Recovery of Soluble Sheep Erythrocyte Receptor from the T Lymphocyte Surface by Proteolytic Cleavage

Abstract
Proteolytic digestion of the human T lymphoblastoid cell line (Molt-4) and of peripheral blood lymphocytes by trypsin, chymotrypsin, and pronase results in a progressive, time- and dose-dependent diminution of T lymphocyte — sheep red blood cell (SRBC) rosette formation, whereas thrombin, plasmin, collagenase, DNAse, and phospholipase have no effect. Complete abrogation of SRBC binding is achieved when lymphocytes (1 × 108/ml) are incubated with either trypsin or chymotrypsin at 10 μg/ml for 30 min, and τ;50% abrogation is observed between 3 to 10 min. Preincubation of SRBC with the 10 min and 20 min lymphocyte digest supernatants inhibited their subsequent binding by normal T lymphocytes by as much as 64%. Thirty-minute digests were less inhibitory. Equivalent digests from several human B lumphoblastoid cell lines and from a non-rosetting clone of Molt-4 cells were not inhibitory.

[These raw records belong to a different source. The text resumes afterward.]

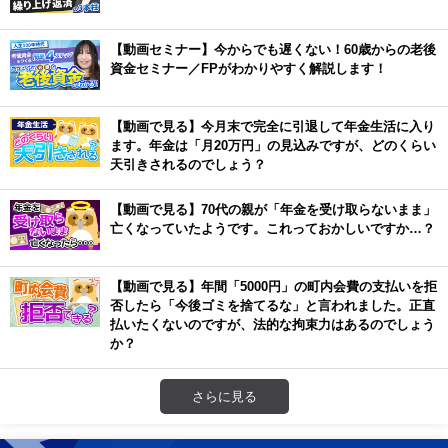
【動画セミナー】今からでも遅くない！60歳からの老後
資金セミナー／FPがわかりやすく解説します！
【動画で見る】今月末で完全に引退して年金生活に入り
ます。年金は「月20万円」の見込みですが、どのくらい
天引きされるのでしょう？
【動画で見る】70代の親が「年金を受け取らないまま」
亡くなっていたようです。これっておかしいですか…？
【動画で見る】年間「5000円」の町内会費の支払いを拒
否したら「今後ゴミを捨てるな」と言われました。正直
払いたくないのですが、法的な拘束力はあるのでしょう
か？
さらに見る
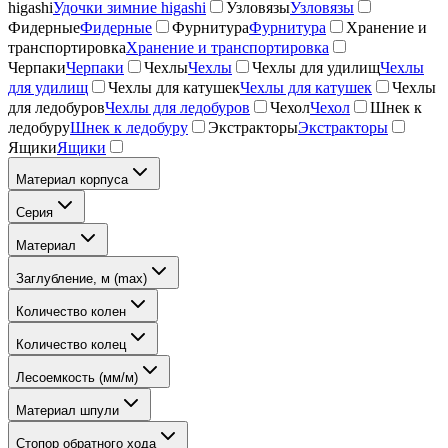
higashi
Удочки зимние higashi
Узловязы
Узловязы
Фидерные
Фидерные
Фурнитура
Фурнитура
Хранение и
транспортировка
Хранение и транспортировка
Черпаки
Черпаки
Чехлы
Чехлы
Чехлы для удилищ
Чехлы
для удилищ
Чехлы для катушек
Чехлы для катушек
Чехлы
для ледобуров
Чехлы для ледобуров
Чехол
Чехол
Шнек к
ледобуру
Шнек к ледобуру
Экстракторы
Экстракторы
Ящики
Ящики
Материал корпуса
Серия
Материал
Заглубление, м (max)
Количество колен
Количество колец
Лесоемкость (мм/м)
Материал шпули
Стопор обратного хода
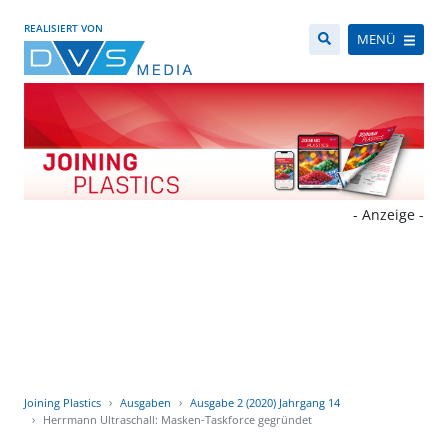
REALISIERT VON
MENÜ
- Anzeige -
Joining Plastics
Ausgaben
Ausgabe 2 (2020) Jahrgang 14
Herrmann Ultraschall: Masken-Taskforce gegründet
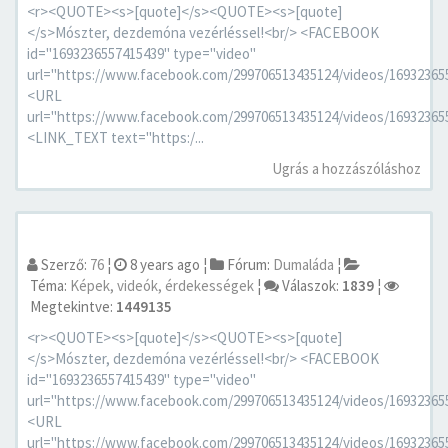
<r><QUOTE><s>[quote]</s><QUOTE><s>[quote]
</s>Mószter, dezdemóna vezérléssel!<br/> <FACEBOOK
id="1693236557415439" type="video"
url="https://www.facebook.com/299706513435124/videos/16932365
<URL
url="https://www.facebook.com/299706513435124/videos/16932365
<LINK_TEXT text="https:/...
Ugrás a hozzászóláshoz
Szerző:
76
¦
8 years ago
¦
Fórum:
Dumaláda
¦
Téma:
Képek, videók, érdekességek
¦
Válaszok:
1839
¦
Megtekintve:
1449135
<r><QUOTE><s>[quote]</s><QUOTE><s>[quote]
</s>Mószter, dezdemóna vezérléssel!<br/> <FACEBOOK
id="1693236557415439" type="video"
url="https://www.facebook.com/299706513435124/videos/16932365
<URL
url="https://www.facebook.com/299706513435124/videos/16932365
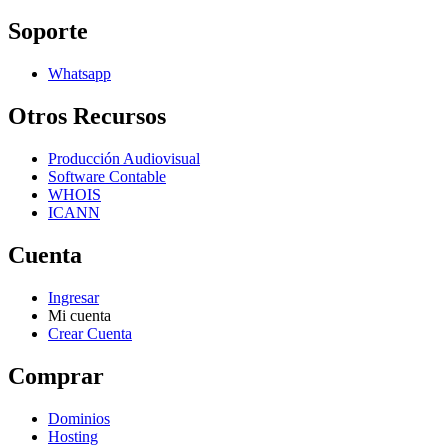
Soporte
Whatsapp
Otros Recursos
Producción Audiovisual
Software Contable
WHOIS
ICANN
Cuenta
Ingresar
Mi cuenta
Crear Cuenta
Comprar
Dominios
Hosting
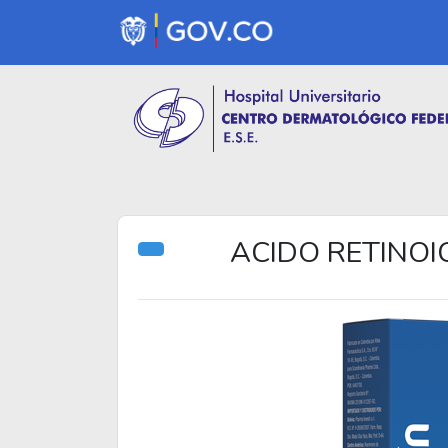
ACIDO RETINOIC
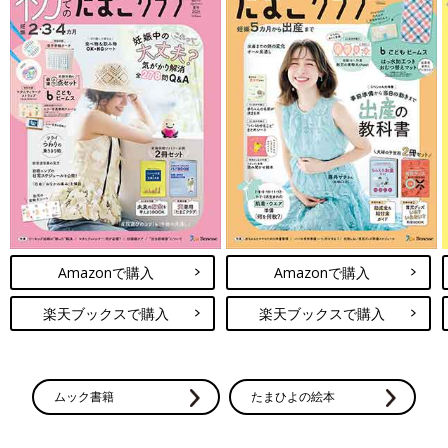
Amazonで購入
Amazonで購入
楽天ブックスで購入
楽天ブックスで購入
ムック書籍
たまひよの絵本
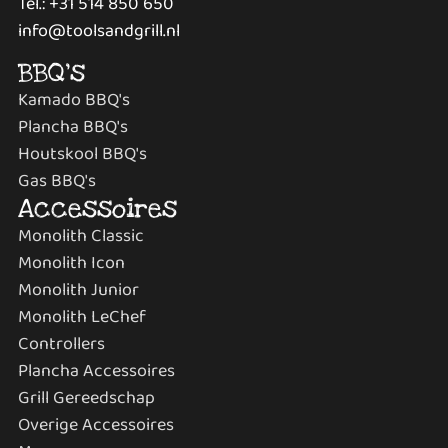
Tel.: +31 514 850 650
info@toolsandgrill.nl
BBQ's
Kamado BBQ's
Plancha BBQ's
Houtskool BBQ's
Gas BBQ's
Accessoires
Monolith Classic
Monolith Icon
Monolith Junior
Monolith LeChef
Controllers
Plancha Accessoires
Grill Gereedschap
Overige Accessoires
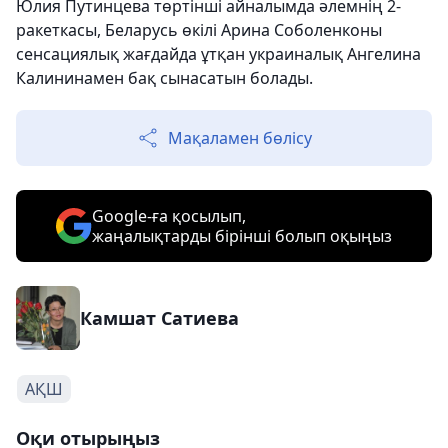
Юлия Путинцева төртінші айналымда әлемнің 2-
ракеткасы, Беларусь өкілі Арина Соболенконы
сенсациялық жағдайда ұтқан украиналық Ангелина
Калининамен бақ сынасатын болады.
Мақаламен бөлісу
Google-ға қосылып,
жаңалықтарды бірінші болып оқыңыз
Камшат Сатиева
АҚШ
Оқи отырыңыз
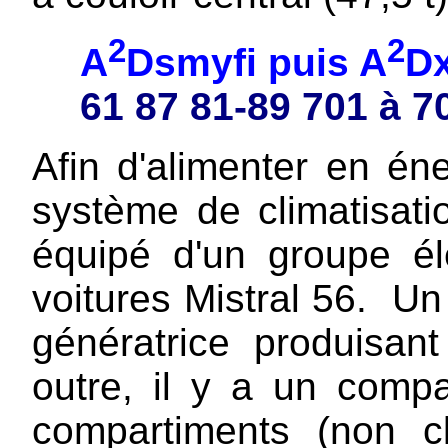
2
2
A
Dsmyfi puis A
Dx
61 87 81-89 701 à 7
Afin d'alimenter en én
système de climatisatio
équipé d'un groupe él
voitures Mistral 56. U
génératrice produisa
outre, il y a un comp
compartiments (non c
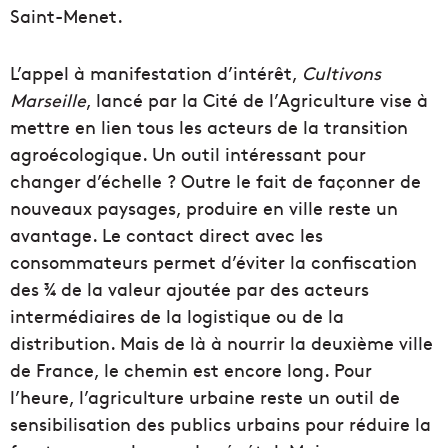
Saint-Menet.
L’appel à manifestation d’intérêt,
Cultivons
Marseille
, lancé par la Cité de l’Agriculture vise à
mettre en lien tous les acteurs de la transition
agroécologique. Un outil intéressant pour
changer d’échelle ? Outre le fait de façonner de
nouveaux paysages, produire en ville reste un
avantage. Le contact direct avec les
consommateurs permet d’éviter la confiscation
des ¾ de la valeur ajoutée par des acteurs
intermédiaires de la logistique ou de la
distribution. Mais de là à nourrir la deuxième ville
de France, le chemin est encore long. Pour
l’heure, l’agriculture urbaine reste un outil de
sensibilisation des publics urbains pour réduire la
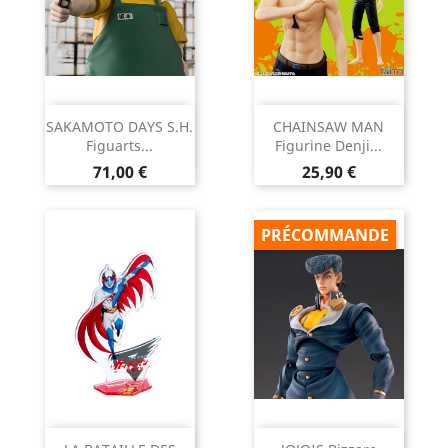
SAKAMOTO DAYS S.H.
CHAINSAW MAN
Figuarts...
Figurine Denji...
Prix
Prix
71,00 €
25,90 €
PRÉCOMMANDE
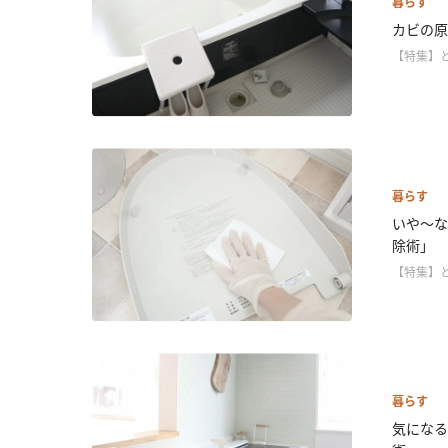
暮らす
カビの原
【特集】
暮らす
いや～な
除術」
【特集】
暮らす
気になる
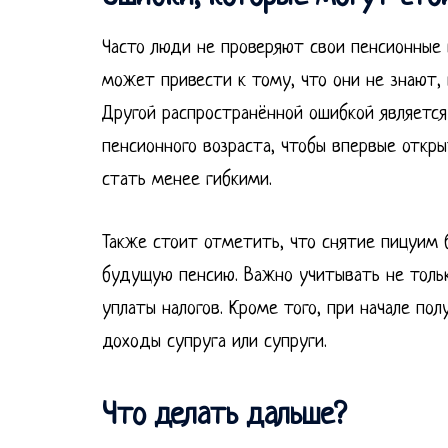
Часто люди не проверяют свои пенсионные н
может привести к тому, что они не знают, 
Другой распространённой ошибкой являетс
пенсионного возраста, чтобы впервые отк
стать менее гибкими.
Также стоит отметить, что снятие пицуим 
будущую пенсию. Важно учитывать не тольк
уплаты налогов. Кроме того, при начале по
доходы супруга или супруги.
Что делать дальше?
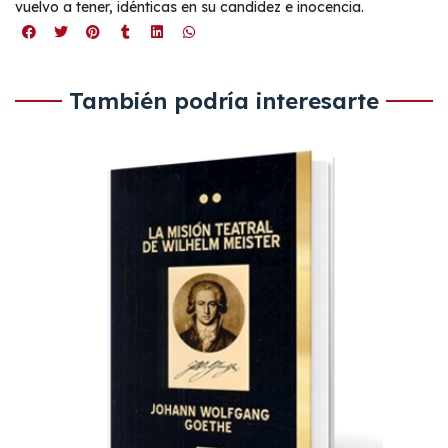
vuelvo a tener, idénticas en su candidez e inocencia.
También podría interesarte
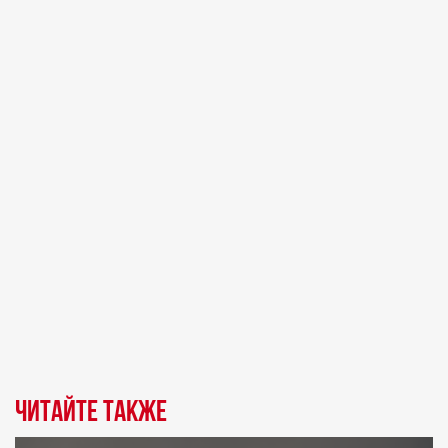
Читайте также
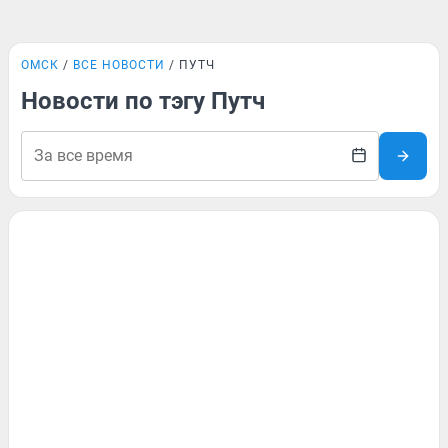
ОМСК
ВСЕ НОВОСТИ
ПУТЧ
Новости по тэгу Путч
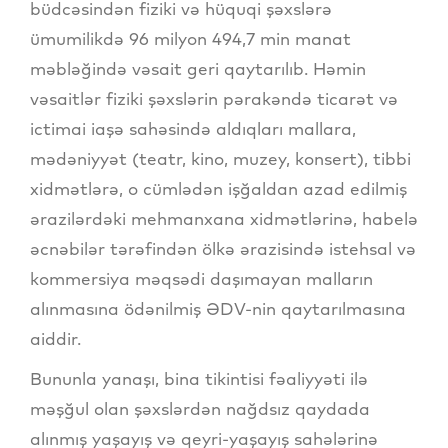
büdcəsindən fiziki və hüquqi şəxslərə
ümumilikdə 96 milyon 494,7 min manat
məbləğində vəsait geri qaytarılıb. Həmin
vəsaitlər fiziki şəxslərin pərakəndə ticarət və
ictimai iaşə sahəsində aldıqları mallara,
mədəniyyət (teatr, kino, muzey, konsert), tibbi
xidmətlərə, o cümlədən işğaldan azad edilmiş
ərazilərdəki mehmanxana xidmətlərinə, habelə
əcnəbilər tərəfindən ölkə ərazisində istehsal və
kommersiya məqsədi daşımayan malların
alınmasına ödənilmiş ƏDV-nin qaytarılmasına
aiddir.
Bununla yanaşı, bina tikintisi fəaliyyəti ilə
məşğul olan şəxslərdən nağdsız qaydada
alınmış yaşayış və qeyri-yaşayış sahələrinə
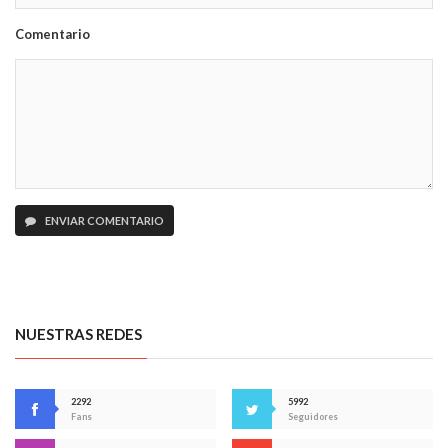
Comentario
ENVIAR COMENTARIO
NUESTRAS REDES
2292
5992
Fans
Seguidores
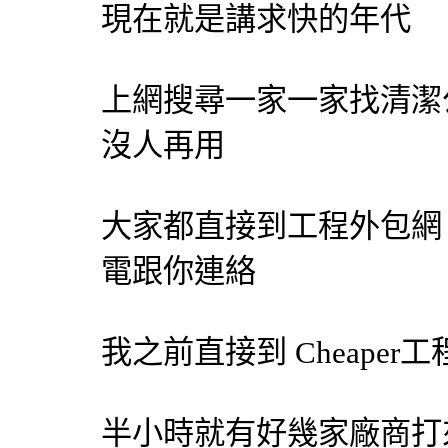
現在就是講求快的年代
上網搜尋一家一家找
清潔
沒人再用
大家都直接到工程
外包網
電跟你連絡
我之前直接到 Cheaper工
半小時就有好幾家廠商打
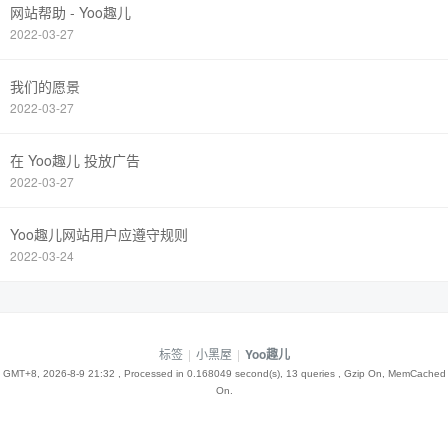
网站帮助 - Yoo趣儿
2022-03-27
我们的愿景
2022-03-27
在 Yoo趣儿 投放广告
2022-03-27
Yoo趣儿网站用户应遵守规则
2022-03-24
标签
|
小黑屋
|
Yoo趣儿
GMT+8, 2026-8-9 21:32
, Processed in 0.168049 second(s), 13 queries , Gzip On, MemCached
On.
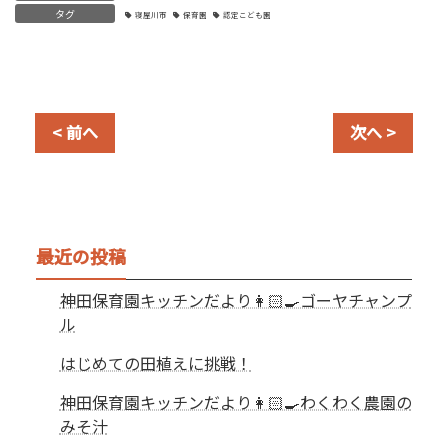
タグ
寝屋川市
保育園
認定こども園
< 前へ
次へ >
最近の投稿
神田保育園キッチンだより👩🏻‍🍳ゴーヤチャンプ
ル
はじめての田植えに挑戦！
神田保育園キッチンだより👩🏻‍🍳わくわく農園の
みそ汁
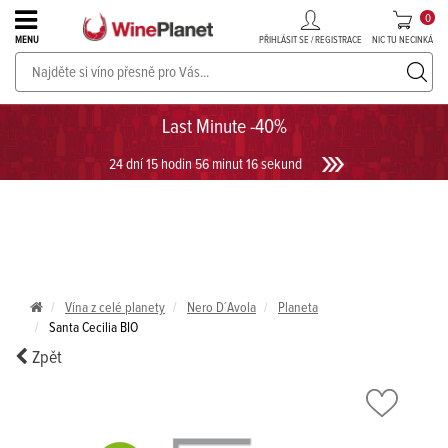
0
PŘIHLÁSIT SE / REGISTRACE
NIC TU NECINKÁ
MENU
PROSECCO v akci až do -30%!
UKÁZAT PROSECCO
Last Minute -40%
24 dní 15 hodin 56 minut 16 sekund
Vína z celé planety
Nero D´Avola
Planeta
Santa Cecilia BIO
Zpět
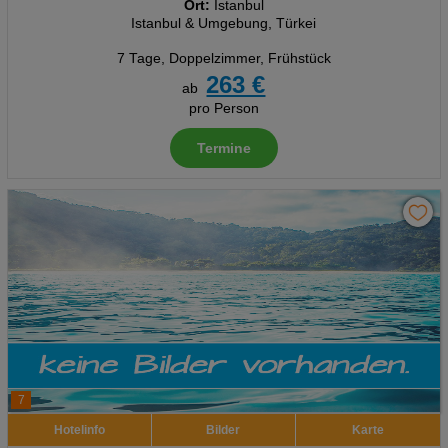
Ort:
Istanbul
Istanbul & Umgebung, Türkei
7 Tage
,
Doppelzimmer, Frühstück
263 €
ab
pro Person
Termine
7
Hotelinfo
Bilder
Karte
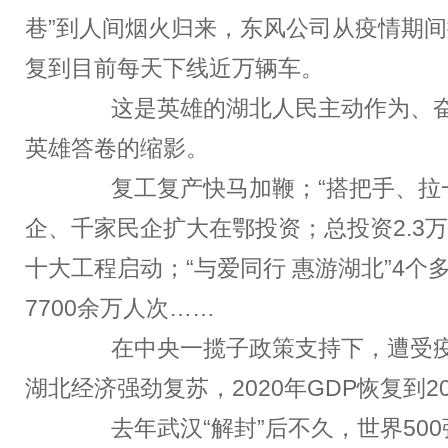
巷”到人间烟火归来，东风公司从疫情期间
复到目前每天下线近万辆车。
这是英雄的湖北人民主动作为、奋
英雄答卷的缩影。
复工复产快马加鞭；“搭把手、拉一
企、千家民企扩大在鄂投资；总投资2.3
十大工程启动；“与爱同行 惠游湖北”4个
7700余万人次……
在中央一揽子政策支持下，遭受疫
湖北经济强劲复苏，2020年GDP恢复到201
去年武汉“解封”后不久，世界500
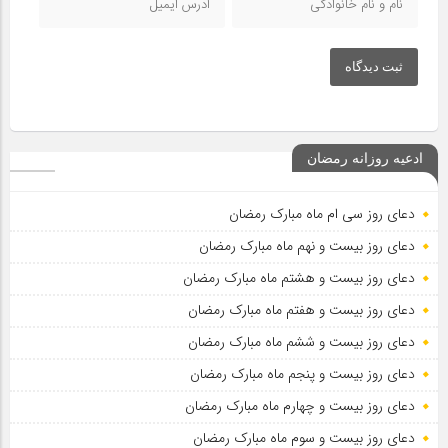
ثبت دیدگاه
ادعیه روزانه رمضان
دعای روز سی ام ماه مبارک رمضان
دعای روز بیست و نهم ماه مبارک رمضان
دعای روز بیست و هشتم ماه مبارک رمضان
دعای روز بیست و هفتم ماه مبارک رمضان
دعای روز بیست و ششم ماه مبارک رمضان
دعای روز بیست و پنجم ماه مبارک رمضان
دعای روز بیست و چهارم ماه مبارک رمضان
دعای روز بیست و سوم ماه مبارک رمضان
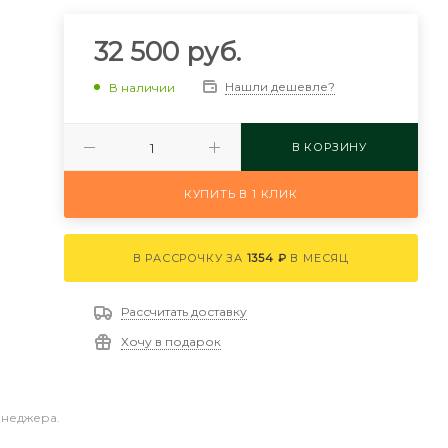
32 500
руб.
Нашли дешевле?
В наличии
В КОРЗИНУ
КУПИТЬ В 1 КЛИК
В РАССРОЧКУ ЗА
1354 ₽
В МЕСЯЦ
Рассчитать доставку
Хочу в подарок
енеджера.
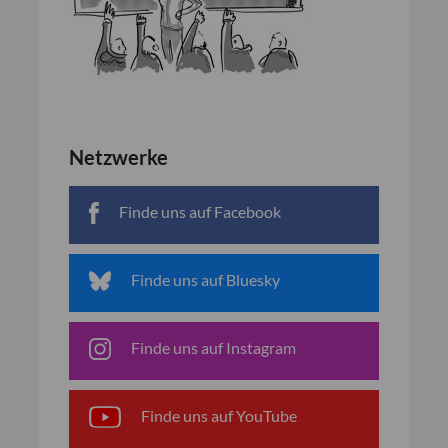
Netzwerke
Finde uns auf Facebook
Finde uns auf Bluesky
Finde uns auf Instagram
Finde uns auf YouTube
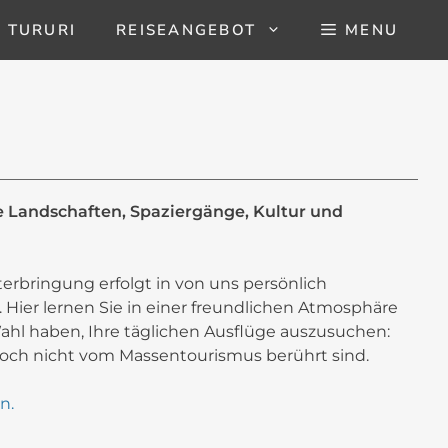
 TURURI
REISEANGEBOT
MENU
e Landschaften, Spaziergänge, Kultur und
nterbringung erfolgt in von uns persönlich
 Hier lernen Sie in einer freundlichen Atmosphäre
ahl haben, Ihre täglichen Ausflüge auszusuchen:
noch nicht vom Massentourismus berührt sind.
n.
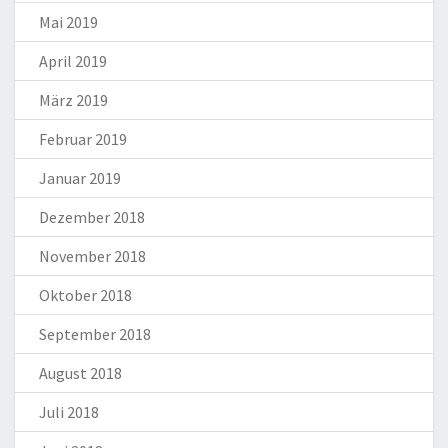
Mai 2019
April 2019
März 2019
Februar 2019
Januar 2019
Dezember 2018
November 2018
Oktober 2018
September 2018
August 2018
Juli 2018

Polyacrylamide gel electrophoresis followed by elution of serial gel slices revealed four distinct inhibitory bands (I–IV) in the 20-min digest supernatant whereas only bands I–III and band IV were present in the 10-min and 30-min digest supernatants, respectively, suggesting progressive proteolysis of a distinct receptor. These experiments indicate that the binding of SRBC by human T lymphocytes represents a receptor-ligand interaction rather than a nonspecific electrical charge phenomenon and that the receptor is a discrete molecular species which can be isolated from the surface of T but not B lymphocytes by limited enzymatic proteolysis.